La industria del bebé es enorme y muy hábil generando la sensación de que necesitas todo lo que existe en el mercado. La realidad es que un bebé necesita pocas cosas para estar seguro, cómodo y estimulado. La mayoría de los productos que se venden como imprescindibles son en realidad comodidades o accesorios que pueden ser útiles en determinadas situaciones, pero que no son necesarios para todos.

El criterio es sencillo: ¿aporta seguridad, salud o un beneficio real al bebé o a los padres? Si la respuesta es no, o si ese beneficio se puede obtener con algo que ya tienes, el veredicto es claro. Esta herramienta recoge más de 80 productos con una valoración honesta basada en la evidencia disponible y el consenso de pediatras.

Los productos clave para la seguridad

Hay una categoría de productos que no son opcionales porque afectan directamente a la seguridad del bebé. La silla de coche homologada i-Size es obligatoria por ley desde el primer viaje desde la maternidad. El saco de dormir es la alternativa más segura a las mantas sueltas, que aumentan el riesgo de muerte súbita del lactante. Las barreras de escalera y los protectores de enchufes son imprescindibles en cuanto el bebé empieza a moverse por la casa.

Los productos de seguridad son exactamente donde no hay que escatimar ni comprar de segunda mano sin conocer la historia del producto.

¿Merece la pena comprar ropa de bebé nueva?

En las primeras tallas (0-3m, 3-6m) la ropa se usa tan poco tiempo que comprar de segunda mano es una opción muy razonable. Los bebés crecen tan rápido que muchas prendas apenas tienen uso. Lo que sí merece la pena comprar nuevo son los productos de seguridad (silla de coche, arnés), los que están en contacto directo con la piel durante mucho tiempo (colchón de la cuna), y cualquier cosa donde la historia de uso anterior no puedas conocerla con certeza.

¿En qué productos vale la pena invertir más?

Los productos donde la calidad sí importa son los de uso intensivo y seguridad: la silla de coche (busca siempre homologación i-Size y contramarcha hasta al menos los 4 años), el carrito (si vas a usarlo mucho, que tenga buenas ruedas y sea fácil de montar), el colchón de la cuna (firme, transpirable y del tamaño exacto) y el portabebés ergonómico si planeas portear. En el resto, las diferencias de precio raramente se justifican.

¿Cuánto cuesta el primer año de bebé?

La variabilidad es enorme según las decisiones de cada familia.

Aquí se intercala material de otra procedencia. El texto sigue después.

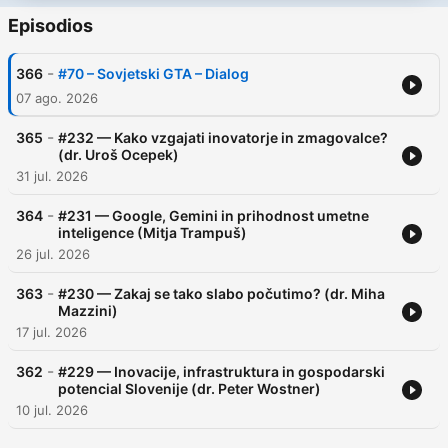
Episodios
-
366
#70 – Sovjetski GTA – Dialog
07 ago. 2026
-
365
#232 — Kako vzgajati inovatorje in zmagovalce?
(dr. Uroš Ocepek)
31 jul. 2026
-
364
#231 — Google, Gemini in prihodnost umetne
inteligence (Mitja Trampuš)
26 jul. 2026
-
363
#230 — Zakaj se tako slabo počutimo? (dr. Miha
Mazzini)
17 jul. 2026
-
362
#229 — Inovacije, infrastruktura in gospodarski
potencial Slovenije (dr. Peter Wostner)
10 jul. 2026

Con una lista ajustada a lo imprescindible (silla de coche, carrito, cuna, ropa básica, biberones, termómetro y productos de higiene) el gasto inicial puede situarse entre 1.000 y 2.000 euros. Comprando todo nuevo de marcas premium o añadiendo muchos accesorios opcionales, la cifra puede multiplicarse por cinco o más sin que el bebé esté ni más seguro ni más feliz.

¿Qué productos están activamente desaconsejados?

Hay productos que no solo son innecesarios sino que están desaconsejados por organismos pediátricos: los andadores (retrasan la marcha y son peligrosos), los posicionadores de cuna y nidos para dormir sin supervisión (aumentan el riesgo de muerte súbita), los sensores de movimiento respiratorio (la FDA alerta que no previenen la muerte súbita y dan falsa seguridad), y las pantallas y tablets para menores de 18-24 meses (desaconsejadas por la OMS y la AAP).

📚 Fuentes consultadas

📖 AEP — Asociación Española de Pediatría: recomendaciones sobre sueño seguro, productos y seguridad infantil
📖 AAP — American Academy of Pediatrics: guías sobre sueño seguro, pantallas, andadores y productos de bebé
📖 FDA — Food and Drug Administration: alertas sobre posicionadores de bebé y monitores de movimiento
📖 OMS — Organización Mundial de la Salud: recomendaciones sobre pantallas, lactancia y desarrollo infantil

Opiniones basadas en experiencia real y consenso de pediatras y familias. Cada bebé y cada familia es diferente — lo que no sirve para unos puede ser clave para otros. Esta herramienta no sustituye el consejo de tu pediatra.